Proximal insulin signaling and GS activity in humans.

Insulin-stimulated GS activity was significantly associated with insulin-stimulated levels of p-Akt-Thr³⁰⁸ (P = 0.01; Table 2 and Fig. 1A) and Akt2 activity (P = 0.04) but not with IRTK, IRS-1-PI3K, Akt1 activity, or p-Akt-Ser⁴⁷³ (P ≥ 0.48 for all analyses). A doubling of p-Akt-Thr³⁰⁸ or Akt2 activity from the average was associated with an increase in insulin-stimulated GS activity of 9% (Table 2). Similar results were obtained for δ-GS activity [insulin-stimulated GS activity − basal GS activity; 18 (P = 0.003) and 19% (P = 0.008) increases for doublings of p-Akt-Thr³⁰⁸ and Akt2 activity, respectively].
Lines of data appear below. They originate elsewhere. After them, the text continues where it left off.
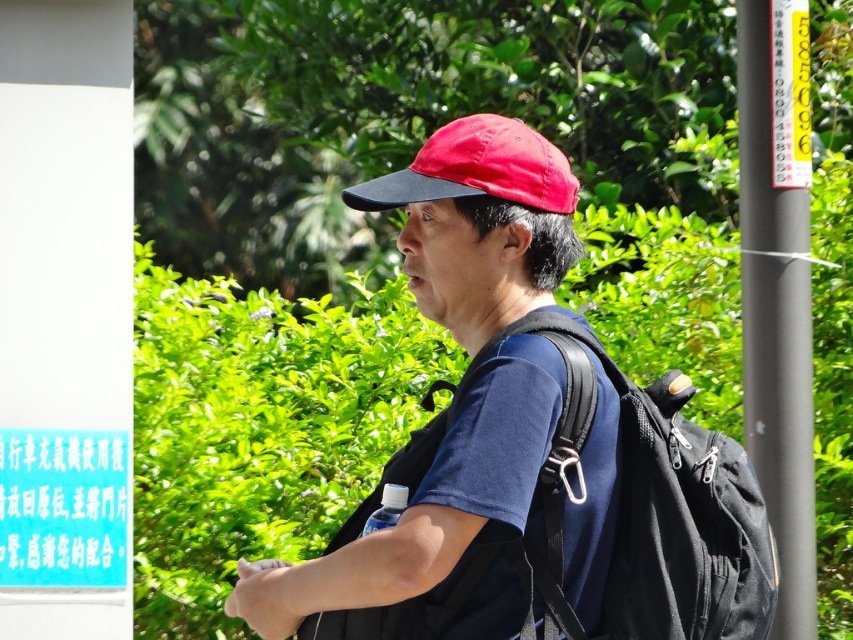 Based on the scene description, which object is taller when comparing the matte blue shirt at center and the black fabric backpack at center?

The matte blue shirt at center is much taller than the black fabric backpack at center.

You are a photographer trying to capture the person in the image. You want to ensure both the matte blue shirt at center and the black fabric backpack at center are clearly visible in your shot. Given that your camera has a minimum focus distance of 4 inches, will you be able to focus on both objects simultaneously?

The matte blue shirt at center and the black fabric backpack at center are 4.41 inches apart from each other. Since the distance between them is greater than the camera minimum focus distance of 4 inches, the camera can focus on both objects simultaneously. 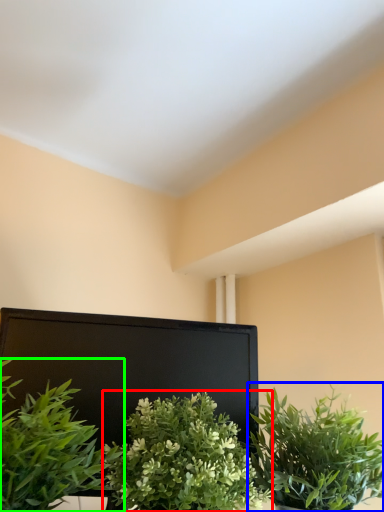 Question: Which is farther away from houseplant (highlighted by a red box)? houseplant (highlighted by a blue box) or houseplant (highlighted by a green box)?

Choices:
 (A) houseplant
 (B) houseplant

Answer: (A) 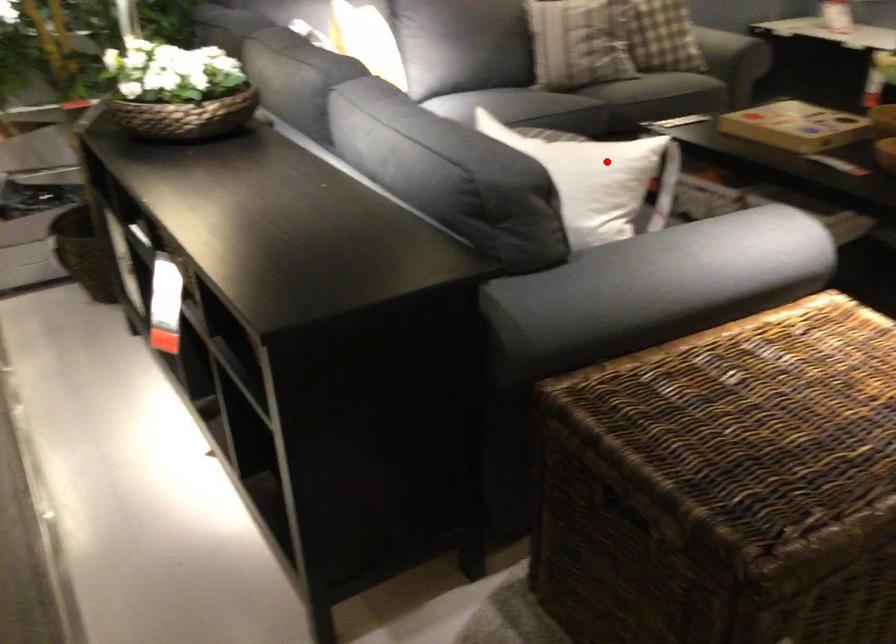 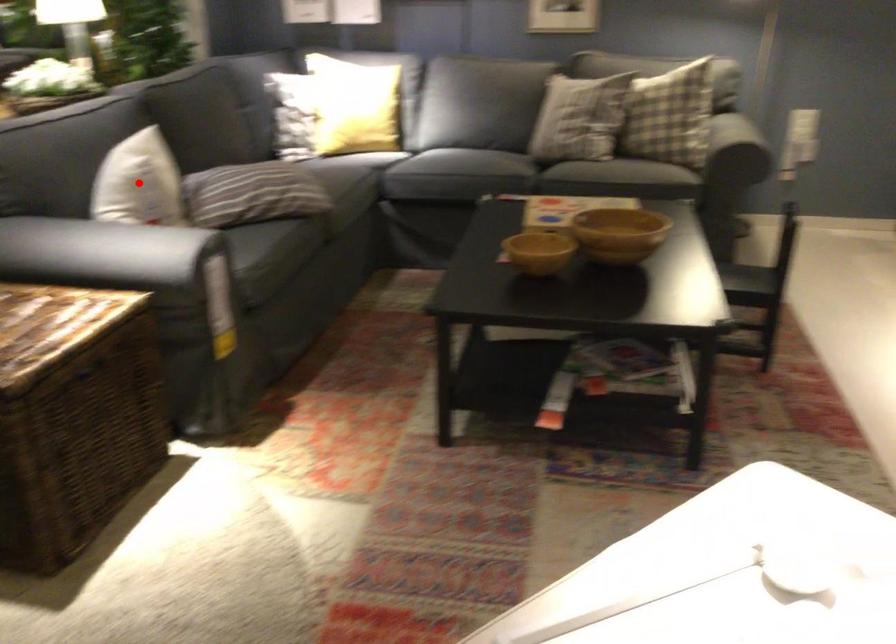 I am providing you with two images of the same scene from different viewpoints. A red point is marked on the first image and another point is marked on the second image. Is the red point in image1 aligned with the point shown in image2?

Yes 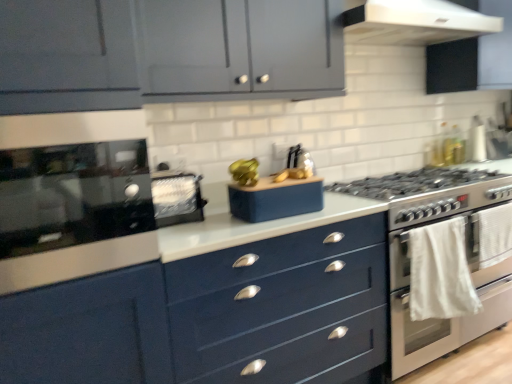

Using simple univariate analyses, Akt2 activity was negatively correlated with p-GS 2 + 2a (r = −0.24, P = 0.001), similarly to p-Akt-Thr³⁰⁸, and was not significantly correlated with p-GS 3a + 3b (r = −0.11, P = 0.16) or GSK3 activity (r = 0.09, P = 0.22). Although Akt2 activity was not significantly correlated with insulin-stimulated GS activity (r = 0.11, P = 0.12), it was significantly correlated with δ-GS activity (r = 0.17, P = 0.02), supporting the findings in Table 2, where multiple regression analyses were employed. Since the study population was very diverse, including males and females, young and old, lean and obese, physically active and inactive, etc., the correlation coefficients of these unadjusted analyses are not very high.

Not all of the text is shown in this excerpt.